深夜はさまざまな事態が持ち上がる
とはいえ、私は立ち食いそばの経験はない。それでもいいのかと聞くと、
「まずは昼間働いて仕事を覚え、慣れてきたら深夜を担当してください」
近藤氏はこう言って深々と頭を下げ、
「健康面は大丈夫ですか?」
と聞いてきた。大丈夫と答えると、さらに、
「病気を抱えていませんか?」
と言う。彼が健康面を気にする理由は面接の終盤で判明した。それは後述する。
深夜勤務はワンオペ、つまりスタッフ1人だけの作業となる。理由は売上額から計算して、2人分の給料を払う余裕がないからだ。2人分払ったら、赤字になってしまうのである。
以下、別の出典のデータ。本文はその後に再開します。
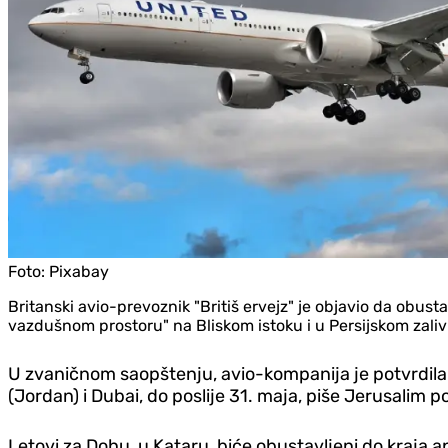
Foto:
Pixabay
Britanski avio-prevoznik "Britiš ervejz" je objavio da obusta
vazdušnom prostoru" na Bliskom istoku i u Persijskom zaliv
U zvaničnom saopštenju, avio-kompanija je potvrdila d
(Jordan) i Dubai, do poslije 31. maja, piše Jerusalim p
Letovi za Dohu, u Kataru, biće obustavljeni do kraja a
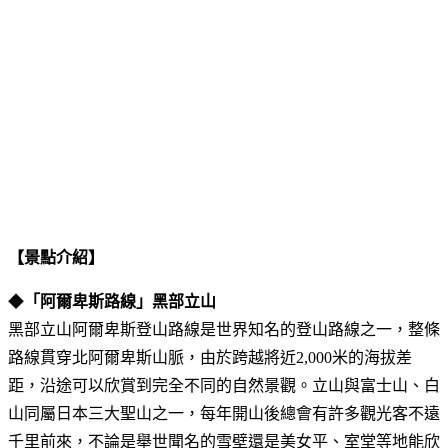
【景點介紹】
◆
「阿爾卑斯路線」黑部立山
黑部立山阿爾卑斯登山路線是世界知名的登山路線之一，整條
路線貫穿北阿爾卑斯山脈，由於跨越將近2,000米的海拔差
距，沿途可以欣賞到完全不同的自然景觀。立山與富士山、白
山同屬日本三大聖山之一，每年開山後總會有許多觀光客不遠
千里前來，不論是舉世聞名的雪壁還是美女平、室堂等地能欣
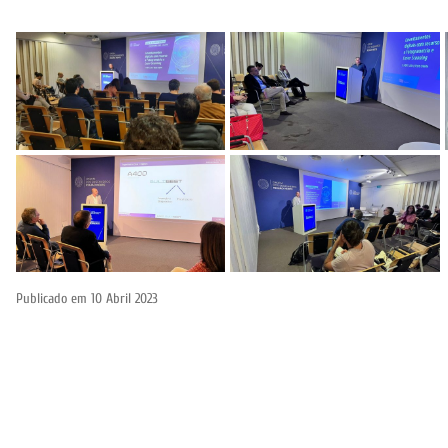
Publicado em
10 Abril 2023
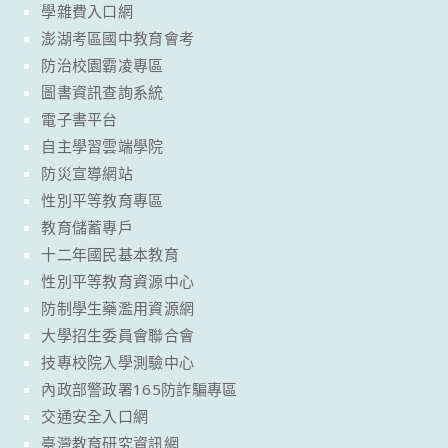
學雜費入口網
澎湖考區國中教育會考
防治校園霸凌專區
圖書資訊查詢系統
電子書平台
自主學習雲端學院
防災宣導網站
性別平等教育專區
教育儲蓄專戶
十二年國民基本教育
性別平等教育資源中心
防制學生藥濫用資源網
大學招生委員會聯合會
技專校院入學測驗中心
內政部警政署165防詐騙專區
交通安全入口網
臺灣教育研究資訊網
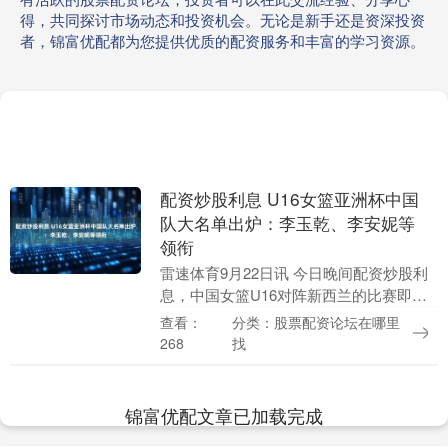
得，共同探讨市场动态和投资机会。无论是新手还是资深投资
者，锦富优配都为您提供优质的配资服务和丰富的学习资源。
配资炒股利息 U16女篮亚洲杯中国
队大名单出炉：李玉乾、李安妮等
领衔
雷速体育9月22日讯 今日晚间配资炒股利
息，中国女篮U16对阵新西兰的比赛即将
开打。赛前FIBA公布了中国女篮U16的出
分类：股票配资论坛在哪里
查看：
战名单，李玉乾、李安妮等人领衔。具体
找
268
名单....
锦富优配文章已加载完成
当然ながら、深夜はさまざまな事態が持ち上がる。たとえば酔っぱらいが「味がまずい」とクレームをつけてくるケース。
「深夜のお客さまはお酒のせいもあって、支離滅裂の人が多い。何でもいいから、文句を言いたいみたいです」
そばで満腹になった酔客が食後に眠ってしまうこともある。その場合「お客さま、起きてください」と注意するのはいいが、怒鳴ってはいけない。あくまでも耳元でささやく程度にとどめる。客の肩をゆすったり叩いたりなど体に触れる行為は厳禁だ。
「警備会社に連絡し、警備員に来てもらいます。出動した警備員がお客さまを店外に移動してくれるので安心です」
客が鍵をかけたままトイレで熟睡することもある。その場合も警備員がドアを開けて客を店外に連れ出してくれる。